La Rinconada in Peru is the highest town in the world. The gold diggers living at an altitude of 5,100 meters exhausted their hardships in the extreme cold and lack of oxygen.
In South Korea's Jeju Island, the haenyeo who collect sea urchins for a living spend their whole lives in the cold sea water, supporting each family's lifeline.
This summer, we went to the Danakil Depression in Ethiopia for the filming of "Couple Walking: Rolling Africa", which is also one of the places with the most extreme climate and the harshest environment on earth.
The annual average temperature here is as high as 34.4 degrees Celsius, and it often reaches more than 60 degrees Celsius by accident. It is known as the hottest place in the world.
However, it is also here that we see the most difficult way of life for human beings: a group of salt diggers, driving camels, enter this daunting large furnace year after year, looking for precious salt.
Not far from their workplace is the Dallol Volcano. The ground is covered with a sulfuric acid solution with a temperature as high as 100 degrees Celsius and a foul-smelling sulfur.
For hundreds of miles, there are only strange and beautiful scenery, no drinking water, and no signs of life. This makes this place called "the cruelest place in the world" by National Geographic.
And this group of salt diggers is also known as "the closest to the gates of hell".
We arrived in the Danakil Depression in September this year. Although it is already autumn in Beijing, the temperature here is still 42 degrees Celsius.

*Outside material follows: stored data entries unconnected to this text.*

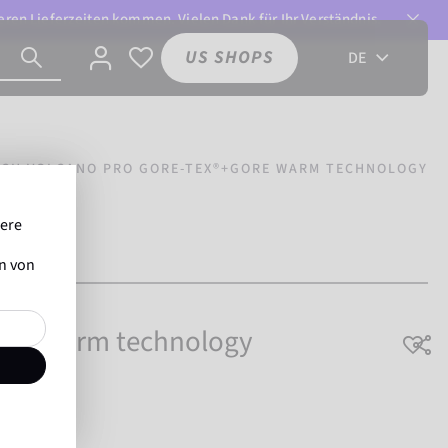
ren Lieferzeiten kommen. Vielen Dank für Ihr Verständnis.
US SHOPS
DE
CH VOLCANO PRO GORE-TEX®+GORE WARM TECHNOLOGY
sere
en von
ore warm technology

Locals said that at the highest point, the temperature here reached more than 60 degrees Celsius. So, it's pretty cool now...

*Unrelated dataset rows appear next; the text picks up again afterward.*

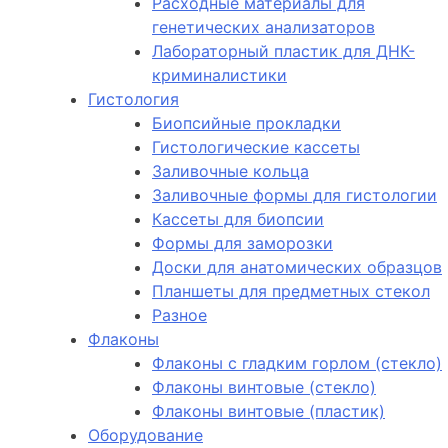
Расходные материалы для
генетических анализаторов
Лабораторный пластик для ДНК-
криминалистики
Гистология
Биопсийные прокладки
Гистологические кассеты
Заливочные кольца
Заливочные формы для гистологии
Кассеты для биопсии
Формы для заморозки
Доски для анатомических образцов
Планшеты для предметных стекол
Разное
Флаконы
Флаконы с гладким горлом (стекло)
Флаконы винтовые (стекло)
Флаконы винтовые (пластик)
Оборудование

It's not only hot here, but also desolate. There are hundreds of miles around, but there are no hotels.
The locals build a few beds in the open space in the wilderness, which is the best hospitality for tourists.
At night, this place becomes the beautiful "Starry Sky Hotel".
In addition to the high temperature, it is also very inconvenient to get water here.
There is only a well far away from the village. The villagers have to drive donkeys across the desert to transport a few buckets of water.
Here, the temperature in the morning will be much cooler, the temperature can reach 18 degrees Celsius, and at noon, the temperature will soar to 40 to 50 degrees Celsius.
But the local Alpha people are used to this kind of temperature.
Continue to drive, and you can't see any rivers or green along the way. It's really the cruelest living environment in the world.
A long time ago, the Danakil Depression was part of the ocean. After a long time, the seawater here evaporates continuously, forming a saltwater lake.
Under the action of extreme high temperature, the salt separated out from the lake water, forming a salt flat nearly 1,000 meters thick.
Most of the Afar people living near here dig salt for a living.
In many countries, salt has always been a resource monopolized by the government. Private individuals cannot mine salt without permission.
The same is true for the Danakil Depression, a kilometer-thick rich salt mine, but only seven or eight hundred miners allowed by the government can mine here.
We came to the home of Ahmed, one of the salt workers. It is said to be "home", but it is actually very simple.
A few wooden sticks support a few mats, which are the four walls of the room.
The temperature difference between day and night in the Danakil Depression is large, and the nearby salt and sand are not insulated, so these simple shacks are also a rare habitat for people.
The houses in these deserts were all built for mining salt. And the many families here can only be maintained because of salt mining.
The average salary in Ethiopia is about US$90 per month, while salt diggers can earn US$300 to US$400, which is not bad.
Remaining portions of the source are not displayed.